Atlantis der Nordsee

Was Mitte des 14. Jahrhunderts über die norddeutsche Küste hereinbricht, ist dort die verheerendste Sturmflut seit Menschengedenken - und eines der rätselhaften Ereignisse der deutschen Geschichte. Eine ganze Region versinkt in der Tiefe samt einer Stadt Rungholt, die sagenhaft reich gewesen sein soll: ein Atlantis der Nordsee. Immer wieder ist versucht worden, das versunkene Rungholt zu finden, da gibt das Watt auf einmal seltsame Spuren frei.
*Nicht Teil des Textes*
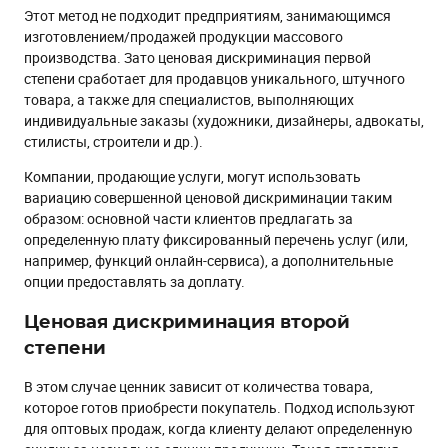
Этот метод не подходит предприятиям, занимающимся
изготовлением/продажей продукции массового
производства. Зато ценовая дискриминация первой
степени сработает для продавцов уникального, штучного
товара, а также для специалистов, выполняющих
индивидуальные заказы (художники, дизайнеры, адвокаты,
стилисты, строители и др.).
Компании, продающие услуги, могут использовать
вариацию совершенной ценовой дискриминации таким
образом: основной части клиентов предлагать за
определенную плату фиксированный перечень услуг (или,
например, функций онлайн-сервиса), а дополнительные
опции предоставлять за доплату.
Ценовая дискриминация второй
степени
В этом случае ценник зависит от количества товара,
которое готов приобрести покупатель. Подход используют
для оптовых продаж, когда клиенту делают определенную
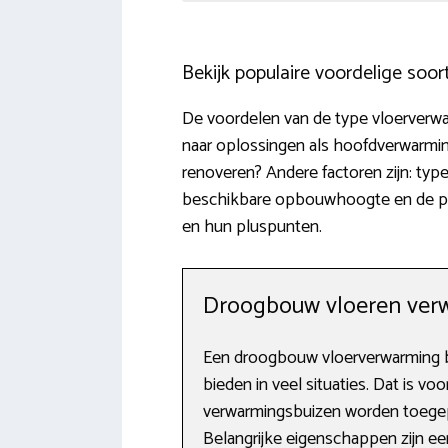
Bekijk populaire voordelige soo
De voordelen van de type vloerverwarm
naar oplossingen als hoofdverwarmin
renoveren? Andere factoren zijn: typ
beschikbare opbouwhoogte en de prijs 
en hun pluspunten.
Droogbouw vloeren ver
Een droogbouw vloerverwarming b
bieden in veel situaties. Dat is v
verwarmingsbuizen worden toegepa
Belangrijke eigenschappen zijn e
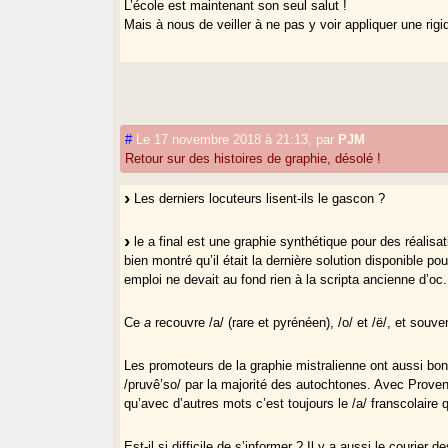
L’école est maintenant son seul salut !
Mais à nous de veiller à ne pas y voir appliquer une rig
#
Le 17 novembre 2018 à 21:13
,
par
PJM
Retour sur des histoires de graphie, désolé !
Les derniers locuteurs lisent-ils le gascon ?
le a final est une graphie synthétique pour des réalis
bien montré qu’il était la dernière solution disponible p
emploi ne devait au fond rien à la scripta ancienne d’oc.
Ce
a
recouvre /a/ (rare et pyrénéen), /o/ et /ë/, et souv
Les promoteurs de la graphie mistralienne ont aussi bo
/pruvê’so/ par la majorité des autochtones. Avec Prove
qu’avec d’autres mots c’est toujours le /a/ franscolaire q
Est-il si difficile de s’informer ? Il y a aussi le couri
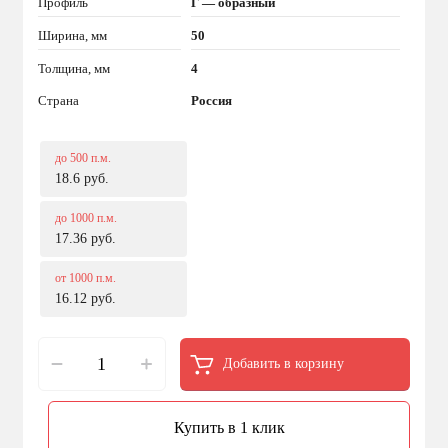
Профиль
Г — образный
Ширина, мм
50
Толщина, мм
4
Страна
Россия
до 500 п.м.
18.6 руб.
до 1000 п.м.
17.36 руб.
от 1000 п.м.
16.12 руб.
Добавить в корзину
Купить в 1 клик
Und weit entfernt in einer Alpenhöhle machen Forscher eine Entdeckung, die mit zur Lösung des Rätsels führt. Wetterexperten ermitteln, wie es zu der Todesflut kommen konnte - mit alarmierendem Ergebnis. Alle Nachforschungen bestätigen: Das sagenhaft reiche Rungholt hat es tatsächlich gegeben. Doch woher kam der Reichtum, und wo genau ist Rungholt untergegangen? 'Terra X' hat zusammen mit Forschern Überraschendes entdeckt. Januar 1362. Über der Nordsee braut sich ein schweres Orkantief zusammen. Die aus Westen kommenden Sturmböen peitschen das Meer auf und treiben gewaltige Wellenberge in Richtung Deutsche Bucht. Es kommt zu einer Katastrophensturmflut nie dagewesenen Ausmaßes. 30 Ortschaften werden zerstört. Eine von ihnen, Rungholt, soll spurlos in den Fluten versunken sein. Alten Legenden nach liegt es seitdem irgendwo unversehrt auf dem Meeresgrund, und zu manchen Zeiten sollen aus der Tiefe Glocken zu hören sein. Der Mythos von Glanz und Verderben des reichen Rungholt stellte Forscher lange vor Rätsel. Hat es diese Stadt überhaupt jemals gegeben? Immer wieder gaben Funde Anlass zu Spekulationen. Anfang des 20.Jahrhunderts tauchten tatsächlich Reste einer untergegangenen Ortschaft im Watt nahe Pellworm auf. Von wenigen Heimatforschern und Hobby Archäologen flüchtig untersucht, wurde das Fundareal bald wieder ein Raub der Fluten. Doch seit einigen Jahren sind Rungholt und die Geschehnisse, die zu seinem Untergang führten, in den Fokus wissenschaftlicher Forschung gerückt.